Intriguing. Seems to me that what happens in Japan this year could be significant.
If capital is repatriated to Japan, could be brutal for foreign asset mkts and send the yen soaring. My view is quite simplistic and other commentators have a better handle on it. Also, the GFC is ancient history (or never really ended) but we saw what happened then in relation to JPY.
From five shot Japan something doesn't seem to be working like it said on the tin.
"The number of people who died after contracting the coronavirus in Japan is rising at a faster pace in the country's eighth wave of the pandemic.
...This means that almost one in five victims died in the past month and a half."
Think cross currency basis swaps?
BoJ has YCC issues because Japanese financials can more cheaply borrow in Euro$s to get the hell out of JGBs. Less collateral problems which is why JPY has rebounded.

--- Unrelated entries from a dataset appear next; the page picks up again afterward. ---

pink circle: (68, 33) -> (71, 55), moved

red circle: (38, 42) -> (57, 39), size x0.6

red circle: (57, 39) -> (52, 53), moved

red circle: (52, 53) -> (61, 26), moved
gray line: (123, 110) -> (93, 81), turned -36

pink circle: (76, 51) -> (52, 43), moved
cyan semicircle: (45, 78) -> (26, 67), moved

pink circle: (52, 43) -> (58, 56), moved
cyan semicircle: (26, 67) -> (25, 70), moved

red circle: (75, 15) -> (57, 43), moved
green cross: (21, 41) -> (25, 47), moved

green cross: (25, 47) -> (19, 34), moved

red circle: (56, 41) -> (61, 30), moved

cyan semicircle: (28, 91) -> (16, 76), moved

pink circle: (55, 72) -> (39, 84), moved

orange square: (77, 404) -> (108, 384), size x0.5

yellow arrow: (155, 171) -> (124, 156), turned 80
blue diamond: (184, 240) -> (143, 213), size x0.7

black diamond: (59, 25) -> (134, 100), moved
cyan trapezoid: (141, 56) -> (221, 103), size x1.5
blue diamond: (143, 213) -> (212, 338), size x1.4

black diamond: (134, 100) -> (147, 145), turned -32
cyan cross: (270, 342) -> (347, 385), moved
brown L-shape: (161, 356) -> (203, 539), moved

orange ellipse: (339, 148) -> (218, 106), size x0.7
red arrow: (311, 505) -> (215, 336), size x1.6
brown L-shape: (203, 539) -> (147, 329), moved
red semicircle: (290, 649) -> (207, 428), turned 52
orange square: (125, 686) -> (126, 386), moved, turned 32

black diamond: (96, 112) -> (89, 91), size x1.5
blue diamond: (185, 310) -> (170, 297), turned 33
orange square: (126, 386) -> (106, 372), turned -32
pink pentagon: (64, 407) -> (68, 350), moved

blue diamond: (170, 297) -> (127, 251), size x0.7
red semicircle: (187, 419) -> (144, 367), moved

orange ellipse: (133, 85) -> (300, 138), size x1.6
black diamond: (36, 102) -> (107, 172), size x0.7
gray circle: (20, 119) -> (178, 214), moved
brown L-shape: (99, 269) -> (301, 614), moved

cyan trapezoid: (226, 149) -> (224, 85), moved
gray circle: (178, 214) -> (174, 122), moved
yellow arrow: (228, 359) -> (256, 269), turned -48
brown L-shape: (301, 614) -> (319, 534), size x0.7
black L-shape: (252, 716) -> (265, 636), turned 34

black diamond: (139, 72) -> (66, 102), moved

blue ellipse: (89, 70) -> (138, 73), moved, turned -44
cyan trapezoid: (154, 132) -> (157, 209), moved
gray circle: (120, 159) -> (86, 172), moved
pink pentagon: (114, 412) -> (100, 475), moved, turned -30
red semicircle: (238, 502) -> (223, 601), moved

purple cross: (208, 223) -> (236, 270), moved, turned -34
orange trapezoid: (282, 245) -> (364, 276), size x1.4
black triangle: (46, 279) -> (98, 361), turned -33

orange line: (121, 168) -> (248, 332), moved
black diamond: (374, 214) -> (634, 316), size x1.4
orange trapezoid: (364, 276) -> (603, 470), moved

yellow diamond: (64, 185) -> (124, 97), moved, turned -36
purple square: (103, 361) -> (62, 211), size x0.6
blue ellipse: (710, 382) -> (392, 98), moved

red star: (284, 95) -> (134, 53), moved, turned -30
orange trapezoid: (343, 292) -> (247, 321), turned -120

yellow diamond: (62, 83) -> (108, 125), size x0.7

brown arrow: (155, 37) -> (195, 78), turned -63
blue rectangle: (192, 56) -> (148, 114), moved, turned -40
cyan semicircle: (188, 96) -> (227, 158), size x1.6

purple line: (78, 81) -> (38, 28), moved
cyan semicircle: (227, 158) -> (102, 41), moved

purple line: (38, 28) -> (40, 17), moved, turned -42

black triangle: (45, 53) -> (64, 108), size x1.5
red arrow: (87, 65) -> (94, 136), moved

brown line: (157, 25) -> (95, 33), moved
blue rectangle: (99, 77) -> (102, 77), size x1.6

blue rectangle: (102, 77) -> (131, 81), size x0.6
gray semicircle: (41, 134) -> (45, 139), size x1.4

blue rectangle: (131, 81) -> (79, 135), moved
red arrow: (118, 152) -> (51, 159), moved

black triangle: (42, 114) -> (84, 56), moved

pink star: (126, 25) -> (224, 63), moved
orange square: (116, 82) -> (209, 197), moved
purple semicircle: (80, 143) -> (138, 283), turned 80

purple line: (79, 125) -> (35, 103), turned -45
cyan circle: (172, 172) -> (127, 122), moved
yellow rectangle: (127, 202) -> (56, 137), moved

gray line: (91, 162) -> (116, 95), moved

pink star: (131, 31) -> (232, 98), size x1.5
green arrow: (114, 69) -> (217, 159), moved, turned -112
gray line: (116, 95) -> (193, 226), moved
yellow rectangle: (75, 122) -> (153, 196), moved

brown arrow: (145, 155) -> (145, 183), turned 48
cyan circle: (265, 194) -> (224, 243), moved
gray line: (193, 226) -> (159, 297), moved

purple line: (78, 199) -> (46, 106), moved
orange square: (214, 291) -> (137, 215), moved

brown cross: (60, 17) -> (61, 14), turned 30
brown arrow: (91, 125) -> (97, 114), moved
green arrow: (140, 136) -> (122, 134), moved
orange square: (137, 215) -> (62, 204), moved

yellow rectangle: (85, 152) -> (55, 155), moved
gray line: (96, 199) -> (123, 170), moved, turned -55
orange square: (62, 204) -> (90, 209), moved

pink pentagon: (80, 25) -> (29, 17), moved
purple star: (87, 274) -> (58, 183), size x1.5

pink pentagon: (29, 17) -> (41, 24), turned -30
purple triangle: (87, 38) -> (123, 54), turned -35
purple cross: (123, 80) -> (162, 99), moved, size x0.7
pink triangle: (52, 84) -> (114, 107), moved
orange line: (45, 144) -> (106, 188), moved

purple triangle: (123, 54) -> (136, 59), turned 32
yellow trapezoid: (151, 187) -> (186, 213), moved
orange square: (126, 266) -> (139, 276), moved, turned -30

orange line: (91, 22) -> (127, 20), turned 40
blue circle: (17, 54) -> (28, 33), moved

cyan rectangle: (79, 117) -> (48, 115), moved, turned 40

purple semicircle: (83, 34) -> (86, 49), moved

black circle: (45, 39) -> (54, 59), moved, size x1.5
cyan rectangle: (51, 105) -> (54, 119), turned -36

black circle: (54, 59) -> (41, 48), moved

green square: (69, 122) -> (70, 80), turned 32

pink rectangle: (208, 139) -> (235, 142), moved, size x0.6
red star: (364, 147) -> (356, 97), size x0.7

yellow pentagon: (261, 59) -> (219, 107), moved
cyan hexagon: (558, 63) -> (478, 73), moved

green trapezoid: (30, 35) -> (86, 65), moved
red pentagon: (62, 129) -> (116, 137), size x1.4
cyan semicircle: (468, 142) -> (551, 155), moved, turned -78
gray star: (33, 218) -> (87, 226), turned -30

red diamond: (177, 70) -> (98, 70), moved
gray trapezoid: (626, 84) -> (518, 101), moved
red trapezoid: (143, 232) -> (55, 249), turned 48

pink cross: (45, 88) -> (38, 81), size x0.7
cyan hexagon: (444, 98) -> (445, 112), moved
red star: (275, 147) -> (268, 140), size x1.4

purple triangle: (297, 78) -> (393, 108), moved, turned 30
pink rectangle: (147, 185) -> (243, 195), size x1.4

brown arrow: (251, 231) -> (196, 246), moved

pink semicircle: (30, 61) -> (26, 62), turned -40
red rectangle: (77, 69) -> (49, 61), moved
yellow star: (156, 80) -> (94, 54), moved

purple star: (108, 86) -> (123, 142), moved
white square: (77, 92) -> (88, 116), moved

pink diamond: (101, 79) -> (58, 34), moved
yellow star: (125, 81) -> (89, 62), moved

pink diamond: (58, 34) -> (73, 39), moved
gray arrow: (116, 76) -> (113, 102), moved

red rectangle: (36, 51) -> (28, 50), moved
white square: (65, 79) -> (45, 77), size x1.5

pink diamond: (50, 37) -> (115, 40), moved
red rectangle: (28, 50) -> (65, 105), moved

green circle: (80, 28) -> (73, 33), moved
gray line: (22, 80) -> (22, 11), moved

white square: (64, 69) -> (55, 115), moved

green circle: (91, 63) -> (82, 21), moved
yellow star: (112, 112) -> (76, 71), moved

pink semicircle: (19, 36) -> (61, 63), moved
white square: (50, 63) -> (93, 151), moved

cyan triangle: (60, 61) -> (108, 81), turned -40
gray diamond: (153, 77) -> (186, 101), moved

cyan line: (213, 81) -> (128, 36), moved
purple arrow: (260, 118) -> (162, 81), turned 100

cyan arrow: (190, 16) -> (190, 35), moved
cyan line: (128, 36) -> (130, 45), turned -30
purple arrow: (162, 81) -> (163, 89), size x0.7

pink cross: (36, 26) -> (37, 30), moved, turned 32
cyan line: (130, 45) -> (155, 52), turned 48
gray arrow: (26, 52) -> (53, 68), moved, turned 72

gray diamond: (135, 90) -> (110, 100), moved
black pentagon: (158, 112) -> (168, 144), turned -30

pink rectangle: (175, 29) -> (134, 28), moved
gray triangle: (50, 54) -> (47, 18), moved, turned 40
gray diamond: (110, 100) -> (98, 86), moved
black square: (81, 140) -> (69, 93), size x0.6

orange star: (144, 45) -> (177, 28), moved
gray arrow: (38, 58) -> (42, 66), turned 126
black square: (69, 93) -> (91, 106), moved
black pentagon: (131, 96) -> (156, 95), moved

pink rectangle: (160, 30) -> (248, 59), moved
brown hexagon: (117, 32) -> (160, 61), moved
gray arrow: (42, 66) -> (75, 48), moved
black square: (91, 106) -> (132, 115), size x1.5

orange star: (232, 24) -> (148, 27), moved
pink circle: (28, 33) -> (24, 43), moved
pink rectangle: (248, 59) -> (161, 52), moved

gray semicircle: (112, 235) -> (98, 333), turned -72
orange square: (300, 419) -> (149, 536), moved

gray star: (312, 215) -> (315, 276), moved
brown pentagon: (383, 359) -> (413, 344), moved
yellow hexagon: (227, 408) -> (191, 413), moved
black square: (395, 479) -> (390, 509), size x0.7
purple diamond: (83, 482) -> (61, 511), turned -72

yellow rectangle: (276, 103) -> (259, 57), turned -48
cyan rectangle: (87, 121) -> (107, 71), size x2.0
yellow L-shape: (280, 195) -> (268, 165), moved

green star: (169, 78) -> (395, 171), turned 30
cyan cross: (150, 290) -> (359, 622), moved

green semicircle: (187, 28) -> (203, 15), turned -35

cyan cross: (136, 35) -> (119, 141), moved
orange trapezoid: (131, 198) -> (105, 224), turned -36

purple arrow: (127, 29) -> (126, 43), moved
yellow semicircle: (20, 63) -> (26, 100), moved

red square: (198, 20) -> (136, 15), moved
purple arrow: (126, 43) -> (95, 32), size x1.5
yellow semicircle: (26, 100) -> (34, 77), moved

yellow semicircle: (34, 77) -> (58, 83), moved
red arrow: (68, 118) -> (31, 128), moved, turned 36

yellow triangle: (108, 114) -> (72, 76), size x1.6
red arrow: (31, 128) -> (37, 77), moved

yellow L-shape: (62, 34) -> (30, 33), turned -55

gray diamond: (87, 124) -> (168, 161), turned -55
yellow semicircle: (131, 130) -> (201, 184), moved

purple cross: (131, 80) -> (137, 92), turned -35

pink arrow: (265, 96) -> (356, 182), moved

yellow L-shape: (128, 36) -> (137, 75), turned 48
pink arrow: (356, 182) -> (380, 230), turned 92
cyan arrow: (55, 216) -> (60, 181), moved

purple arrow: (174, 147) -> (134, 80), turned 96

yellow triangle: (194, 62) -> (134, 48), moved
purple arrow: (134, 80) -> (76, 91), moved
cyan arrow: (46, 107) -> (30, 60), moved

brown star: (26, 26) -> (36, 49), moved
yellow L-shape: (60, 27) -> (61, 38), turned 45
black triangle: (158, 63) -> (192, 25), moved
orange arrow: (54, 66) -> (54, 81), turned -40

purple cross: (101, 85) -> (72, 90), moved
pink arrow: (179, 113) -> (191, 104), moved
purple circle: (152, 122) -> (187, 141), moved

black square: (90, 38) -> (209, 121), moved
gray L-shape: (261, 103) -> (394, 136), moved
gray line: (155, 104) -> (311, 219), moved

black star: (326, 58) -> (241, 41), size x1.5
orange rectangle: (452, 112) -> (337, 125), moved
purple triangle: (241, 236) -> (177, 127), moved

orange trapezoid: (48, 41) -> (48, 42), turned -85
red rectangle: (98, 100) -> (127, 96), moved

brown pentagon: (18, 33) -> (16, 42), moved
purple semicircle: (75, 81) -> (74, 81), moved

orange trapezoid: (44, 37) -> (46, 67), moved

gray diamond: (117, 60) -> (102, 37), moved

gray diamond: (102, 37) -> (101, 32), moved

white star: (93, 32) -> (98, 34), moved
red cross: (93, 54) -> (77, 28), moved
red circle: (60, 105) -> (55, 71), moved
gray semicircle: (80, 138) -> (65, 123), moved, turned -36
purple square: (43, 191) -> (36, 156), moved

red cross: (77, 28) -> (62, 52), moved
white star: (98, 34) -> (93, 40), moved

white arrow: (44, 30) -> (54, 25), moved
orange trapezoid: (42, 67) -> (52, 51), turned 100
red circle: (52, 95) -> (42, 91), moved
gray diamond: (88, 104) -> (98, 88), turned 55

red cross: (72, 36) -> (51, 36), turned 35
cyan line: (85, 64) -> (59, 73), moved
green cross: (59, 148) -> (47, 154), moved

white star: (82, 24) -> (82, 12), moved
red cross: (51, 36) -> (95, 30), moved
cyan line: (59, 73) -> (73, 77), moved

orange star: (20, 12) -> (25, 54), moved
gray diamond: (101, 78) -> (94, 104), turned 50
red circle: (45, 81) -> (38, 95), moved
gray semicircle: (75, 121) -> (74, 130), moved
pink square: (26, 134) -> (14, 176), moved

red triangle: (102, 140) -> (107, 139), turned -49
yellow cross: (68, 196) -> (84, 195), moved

Again the most distinct and solid yet confusing correlation in all finance. Link
Sale of New Zealand Government Securities to NZDM
Description Details Details
Sale date 16 Jan 2023 16 Jan 2023
Settlement date 18 Jan 2023 18 Jan 2023
NZGBs sold Sep-40 Apr-37
Amount sold ($m)190 225
>Sale of New Zealand Government Securities to RBNZ
To RBNZ? or by RBNZ to the market?
Edit, Sold by the RBNZ to the NZDMO (Treasury)
I hadn't checked the swap rate graphs for a while, quite the plummet at the long end since the start of the year. 10yr from 4.85 to 4.28% in a fortnight, even the 1 yr is dribbling downwards. The market has no faith in the RBNZ interest rate projections, not even in the short term.
Australia said that even though it has -5% less land in agricultural production in 2022, it generally produced a lot more from what was in production. Wheat production was up +14%, canola production was up +43%, sheep production was up +3%, and beef production was up +1%.
Without looking into it at all I imagine Australian agricultural output correlates with rainfall. Australia has plenty of land but not enough water.
It might even be 100 million less than previously thought.
India might have caught up by now.
https://www.reuters.com/world/china/researcher-questions-chinas-populat…
It's happened everywhere as people move from rural to city and battle for expensive space - way fewer (expensive) kids. One Child just pushed it along, but it's been gone for years and the cost of living issue continues to kill the birth rate.
For a DGM like me, Peter Zeihan, is a nice depressing listen. An interesting point he makes is that once the demographic slump runs long enough so you have the bulk of your population over 40, it's too late to recover.
Next stop, robot doctors, nurses and care home staff to farewell the last big population bulge.
Agree, gloomy predictions can be attractive, but often don't play out.
Zeihan worked for Stratfor for 12 years, and his work reminds me of George Friedman, who ran Stratfor and famously authored "The Coming War with Japan".
Spoiler alert, that US-Japan war didn't happen. Sold a lot of books though.
For a DGM like me, Peter Zeihan, is a nice depressing listen. An interesting point he makes is that once the demographic slump runs long enough so you have the bulk of your population over 40, it's too late to recover.
I find the idea of a stronger United States more appealing than the alternatives.
It truly is a fantastic idea. China is the first country to tackle population. It leads the way in the concept of balancing people and resources. 150 years ago when NZ settlers had families with a dozen children there were a dozen opportunities for them and they could all end up with a better quality of life than their parents. Now try the same idea with a moderately poor family in an over-crowded 3rd world city - and end up with a dozen desperate slum dwellers.
The Malthusian trap inevitably will snap shut; it has been delayed by technological advances for the last 200 years but only delayed. China seems to be the only nation on earth that thinks long term.
Comparing GDP per capita then China is about five times higher than India but in 1948 it was way behind.